Enfin, améliorer l’efficacité du dialogue social doit être régulièrement questionné, en fonction des changements d’interlocuteurs, un contexte, de sujets. Nous devons notamment progresser dans l’application des accords et décisions, aller « jusqu’au bout », et renforcer l’énergie et le temps que nous consacrons à tirer les enseignements de cette application. Rien n’est définitivement acquis. Par exemple, au sein de Goodyear Dunlop nous organisons chaque année une rencontre complètement informelle et conviviale avec nos partenaires sociaux pour évaluer les résultats de l’année écoulée, ce qui a fonctionné ou non, et comment faire mieux, avant d’aborder les perspectives de l’année suivante pour nous donner de la visibilité.

«  Le code du travail ne sera jamais un frein ou une aide à la manière dont la fonction ressources humaines est positionnée »

Cette réforme aura-t-elle pour effet de renforcer l’aspect stratégique de la fonction RH ?

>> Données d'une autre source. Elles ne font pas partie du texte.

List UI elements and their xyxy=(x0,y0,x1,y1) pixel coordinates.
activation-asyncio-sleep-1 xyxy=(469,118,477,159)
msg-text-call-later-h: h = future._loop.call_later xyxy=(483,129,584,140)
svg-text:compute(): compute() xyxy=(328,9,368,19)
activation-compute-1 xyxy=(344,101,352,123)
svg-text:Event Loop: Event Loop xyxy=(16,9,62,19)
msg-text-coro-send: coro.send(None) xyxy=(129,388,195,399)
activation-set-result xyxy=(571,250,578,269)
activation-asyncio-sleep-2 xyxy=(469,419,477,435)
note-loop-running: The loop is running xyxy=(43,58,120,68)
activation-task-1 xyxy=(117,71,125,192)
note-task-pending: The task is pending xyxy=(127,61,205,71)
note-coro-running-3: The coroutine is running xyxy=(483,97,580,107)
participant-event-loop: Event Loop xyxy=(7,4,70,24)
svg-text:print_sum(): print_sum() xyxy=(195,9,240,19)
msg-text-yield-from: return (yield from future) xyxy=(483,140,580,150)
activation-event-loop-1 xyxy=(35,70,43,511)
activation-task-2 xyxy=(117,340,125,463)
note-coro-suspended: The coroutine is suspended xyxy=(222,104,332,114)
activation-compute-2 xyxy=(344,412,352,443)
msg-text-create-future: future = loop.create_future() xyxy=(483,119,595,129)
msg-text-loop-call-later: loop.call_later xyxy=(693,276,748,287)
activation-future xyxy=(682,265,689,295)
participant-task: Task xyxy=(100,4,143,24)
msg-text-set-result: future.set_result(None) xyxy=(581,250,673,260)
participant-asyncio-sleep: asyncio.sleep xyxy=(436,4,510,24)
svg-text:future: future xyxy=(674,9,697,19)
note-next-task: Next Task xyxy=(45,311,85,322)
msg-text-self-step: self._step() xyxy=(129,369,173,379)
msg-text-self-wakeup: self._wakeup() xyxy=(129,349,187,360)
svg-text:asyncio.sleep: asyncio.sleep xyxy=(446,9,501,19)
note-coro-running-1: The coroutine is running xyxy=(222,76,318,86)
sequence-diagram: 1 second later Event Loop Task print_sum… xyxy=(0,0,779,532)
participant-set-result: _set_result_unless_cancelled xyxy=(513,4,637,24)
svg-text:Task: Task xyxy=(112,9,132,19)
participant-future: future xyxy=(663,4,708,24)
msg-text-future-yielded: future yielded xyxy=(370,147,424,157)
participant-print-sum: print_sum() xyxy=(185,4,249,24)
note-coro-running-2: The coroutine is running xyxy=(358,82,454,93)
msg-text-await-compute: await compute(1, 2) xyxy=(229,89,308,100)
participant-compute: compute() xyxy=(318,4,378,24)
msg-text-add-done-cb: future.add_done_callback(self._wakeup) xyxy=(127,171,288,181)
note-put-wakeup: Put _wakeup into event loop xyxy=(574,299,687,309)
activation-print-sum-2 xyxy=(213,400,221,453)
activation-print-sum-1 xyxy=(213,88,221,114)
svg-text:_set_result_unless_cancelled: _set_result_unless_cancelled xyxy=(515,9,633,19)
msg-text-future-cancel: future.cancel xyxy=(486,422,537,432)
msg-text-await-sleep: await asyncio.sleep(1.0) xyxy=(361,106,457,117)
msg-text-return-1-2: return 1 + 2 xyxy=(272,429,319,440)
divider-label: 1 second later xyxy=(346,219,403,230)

Le code du travail ne sera jamais un frein ou une aide à la manière dont la fonction ressources humaines est positionnée. Il s’agit simplement d’un cadre et d’un outil qui doit définir clairement et simplement les droits et obligations de l’employeur et du salarié, en partant de la réalité culturelle, économique et sociale d’un pays. Le positionnement de la fonction ressources humaines est indépendant de cette réalité. Il dépend d’abord de la manière dont chaque « RH » perçoit lui-même la nature, l’ampleur et la valeur de sa contribution à l’entreprise. Bien évidemment, la culture de l’entreprise joue également un rôle important.

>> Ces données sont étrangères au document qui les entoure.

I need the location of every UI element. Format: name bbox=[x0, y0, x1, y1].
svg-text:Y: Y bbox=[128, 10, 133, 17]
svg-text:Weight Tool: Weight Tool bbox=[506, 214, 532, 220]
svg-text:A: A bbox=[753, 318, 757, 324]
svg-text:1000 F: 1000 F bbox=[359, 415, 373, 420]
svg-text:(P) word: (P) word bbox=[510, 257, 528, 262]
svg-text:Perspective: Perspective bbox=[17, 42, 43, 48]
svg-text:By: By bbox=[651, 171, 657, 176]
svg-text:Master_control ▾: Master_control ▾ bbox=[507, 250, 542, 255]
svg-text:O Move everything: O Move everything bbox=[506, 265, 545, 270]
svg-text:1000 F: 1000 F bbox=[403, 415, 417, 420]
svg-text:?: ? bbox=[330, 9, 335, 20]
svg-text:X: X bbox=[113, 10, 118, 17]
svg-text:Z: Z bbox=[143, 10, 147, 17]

Chacun peut – et doit – définir son terrain d’influence et d’action. Afin d’être légitime et efficace, un DRH doit avant tout comprendre, se passionner et parler « le langage de l’activité ». Il doit comprendre en profondeur les besoins des clients, le contexte concurrentiel et les atouts compétitifs sur lesquels la direction générale souhaite capitaliser pour définir sa vision. Il doit enfin accompagner chacune des fonctions dans l’implémentation de cette vision et faire de même pour sa propre fonction ressources humaines.

Son rôle est avant tout de faciliter, car il est au croisement de toutes les fonctions, parties prenantes et enjeux : il cherche en permanence à réconcilier les attentes à court terme et moyen terme, celles des managers et celle des salariés, celle de l’entreprise et celles des représentants du personnel... Le DRH est le premier garant d’un vivre ensemble productif et durable dans l’entreprise.